Both Langley Township and City are considering applying for new provincial infrastructure grants that will support millions of dollars in construction.
The province announced on Tuesday, Dec. 1 that local governments, First Nations communities, and not-for-profit groups are eligible for almost $136 million in funding through a federal-provincial partnership.
Dubbed the COVID-19 Resilience Initiative Stream (CVRIS) the funds are for retrofits, rehabilitation, and upgrades to goverment building, COVID-19 response infrastructure, transportation and disaster mitigation.
“This new fund will create new opportunities for communities to build the infrastructure needed to help them respond to the challenges presented by COVID-19,” said Josie Osborne, B.C.’s Minister of Municipal Affairs. “The accelerated approval process is part of our efforts to support economic recovery for people and communities in B.C. by identifying projects for funding as early as spring 2021.”

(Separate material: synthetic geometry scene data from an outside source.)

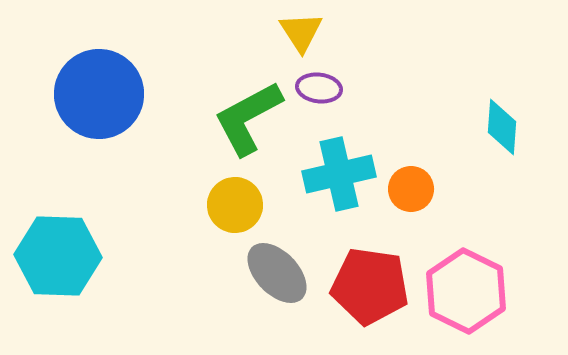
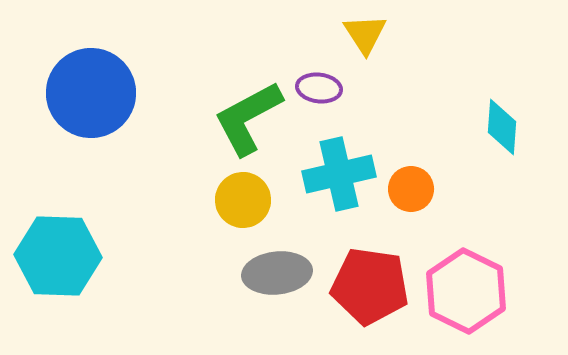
yellow triangle: moved 64 px right, 2 px down
blue circle: moved 8 px left, 1 px up
yellow circle: moved 8 px right, 5 px up
gray ellipse: rotated 52 degrees counterclockwise
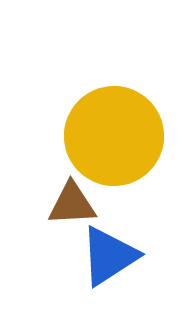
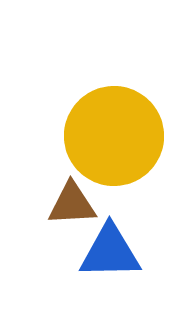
blue triangle: moved 1 px right, 4 px up; rotated 32 degrees clockwise
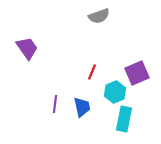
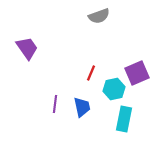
red line: moved 1 px left, 1 px down
cyan hexagon: moved 1 px left, 3 px up; rotated 10 degrees clockwise
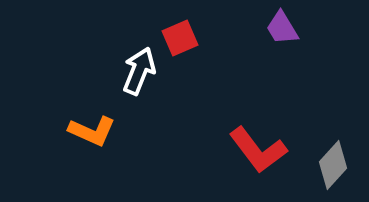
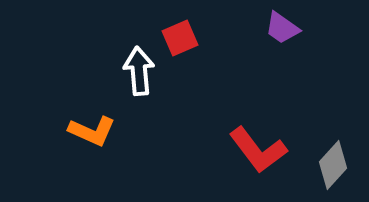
purple trapezoid: rotated 24 degrees counterclockwise
white arrow: rotated 27 degrees counterclockwise
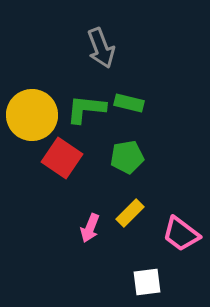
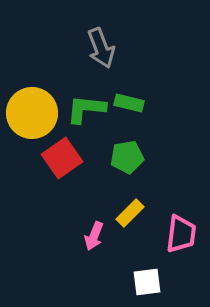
yellow circle: moved 2 px up
red square: rotated 21 degrees clockwise
pink arrow: moved 4 px right, 8 px down
pink trapezoid: rotated 120 degrees counterclockwise
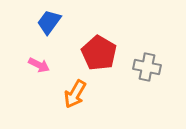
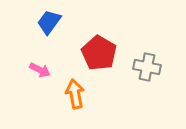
pink arrow: moved 1 px right, 5 px down
orange arrow: rotated 140 degrees clockwise
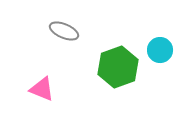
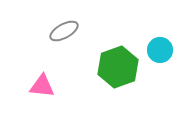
gray ellipse: rotated 52 degrees counterclockwise
pink triangle: moved 3 px up; rotated 16 degrees counterclockwise
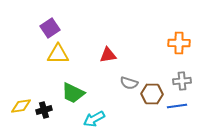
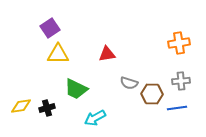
orange cross: rotated 10 degrees counterclockwise
red triangle: moved 1 px left, 1 px up
gray cross: moved 1 px left
green trapezoid: moved 3 px right, 4 px up
blue line: moved 2 px down
black cross: moved 3 px right, 2 px up
cyan arrow: moved 1 px right, 1 px up
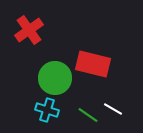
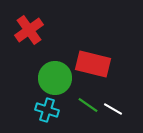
green line: moved 10 px up
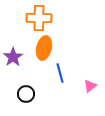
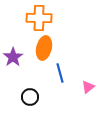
pink triangle: moved 2 px left, 1 px down
black circle: moved 4 px right, 3 px down
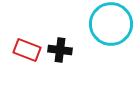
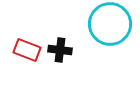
cyan circle: moved 1 px left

About $80 million of the money will be handed out through the Ministry of Municipal Affairs, and another $56 million will go for flood prevention projects under the umbrella of Emergency Management B.C.
Langley Township has flood-prevention infrastructure along the Fraser River, where a number of dikes were built decades ago to keep out floodwaters.

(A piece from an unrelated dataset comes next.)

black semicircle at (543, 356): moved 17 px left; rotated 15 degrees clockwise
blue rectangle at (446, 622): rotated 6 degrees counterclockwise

Both City and Township spokespeople confirmed that they are looking into the grants.
“The City of Langley learned about the announcement today [Dec. 1] and will be creating a list of projects that fits the criteria,” said communications officer Samantha Paulson. “We work with City council to determine the project and submit one application.”
“Yes, the Township of Langley is currently reviewing the application criteria with the intent of proceeding with seeking funding assistance in the areas identified in the Township’s long-term financial plans and current budgets, as approved by council,” a Township represenative said. “At this time, we have not identified specific projects.”
Municipal governments will be have to put up part of the money themselves, but the CVRIS money could pay for up to 80 per cent of some projects.
In addition to disaster prevent, a variety of projects from hospital upgrades to bike paths could be considered.